**Records from a data source**
===
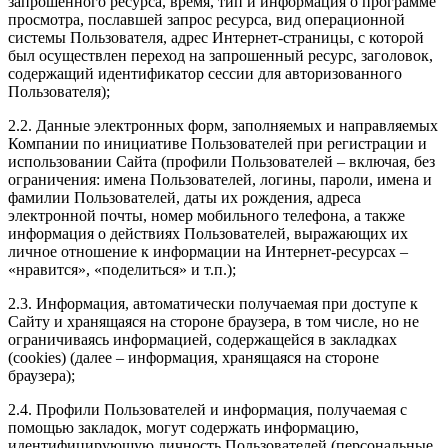
запрошенного ресурса, время, тип и информация о программе
просмотра, пославшей запрос ресурса, вид операционной
системы Пользователя, адрес Интернет-страницы, с которой
был осуществлен переход на запрошенный ресурс, заголовок,
содержащий идентификатор сессии для авторизованного
Пользователя);
2.2. Данные электронных форм, заполняемых и направляемых
Компании по инициативе Пользователей при регистрации и
использовании Сайта (профили Пользователей – включая, без
ограничения: имена Пользователей, логины, пароли, имена и
фамилии Пользователей, даты их рождения, адреса
электронной почты, номер мобильного телефона, а также
информация о действиях Пользователей, выражающих их
личное отношение к информации на Интернет-ресурсах –
«нравится», «поделиться» и т.п.);
2.3. Информация, автоматически получаемая при доступе к
Сайту и хранящаяся на стороне браузера, в том числе, но не
ограничиваясь информацией, содержащейся в закладках
(cookies) (далее – информация, хранящаяся на стороне
браузера);
2.4. Профили Пользователей и информация, получаемая с
помощью закладок, могут содержать информацию,
идентифицирующую личность Пользователей (персональные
===
**Directions**
The required output is the line containing "2.4. Профили Пользователей" through the last line of the records above, each copied exactly and nothing more.

**Answer space**
2.4. Профили Пользователей и информация, получаемая с
помощью закладок, могут содержать информацию,
идентифицирующую личность Пользователей (персональные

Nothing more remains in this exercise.